=== ACTION ITEM ===
Please reproduce all the data exactly as written and omit the pictures.

Data excerpts
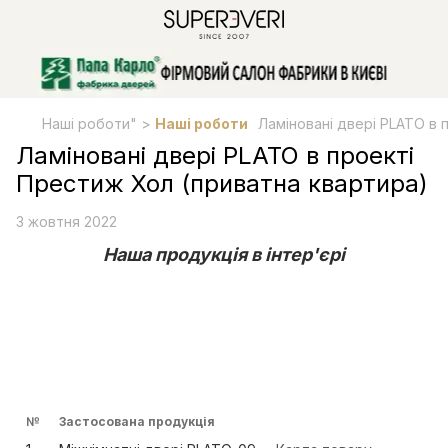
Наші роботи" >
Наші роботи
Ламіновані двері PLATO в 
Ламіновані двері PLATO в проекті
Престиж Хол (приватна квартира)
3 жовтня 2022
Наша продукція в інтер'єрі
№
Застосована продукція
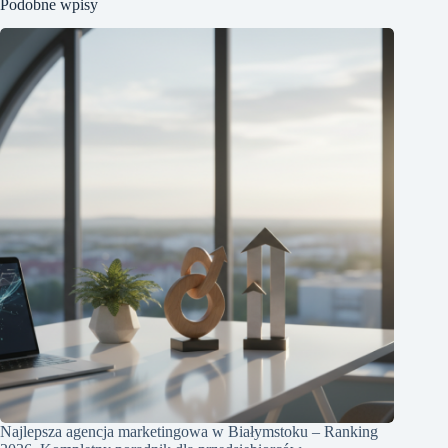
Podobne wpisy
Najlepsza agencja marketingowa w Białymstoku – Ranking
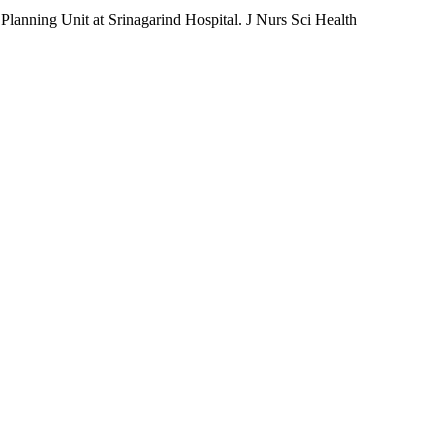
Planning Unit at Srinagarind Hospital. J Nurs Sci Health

=== WRITTEN SOLUTION ===
Наші роботи" >
Наші роботи
Ламіновані двері PLATO в 
Ламіновані двері PLATO в проекті
Престиж Хол (приватна квартира)
3 жовтня 2022
Наша продукція в інтер'єрі
№
Застосована продукція
Podobne wpisy
Najlepsza agencja marketingowa w Białymstoku – Ranking
Planning Unit at Srinagarind Hospital. J Nurs Sci Health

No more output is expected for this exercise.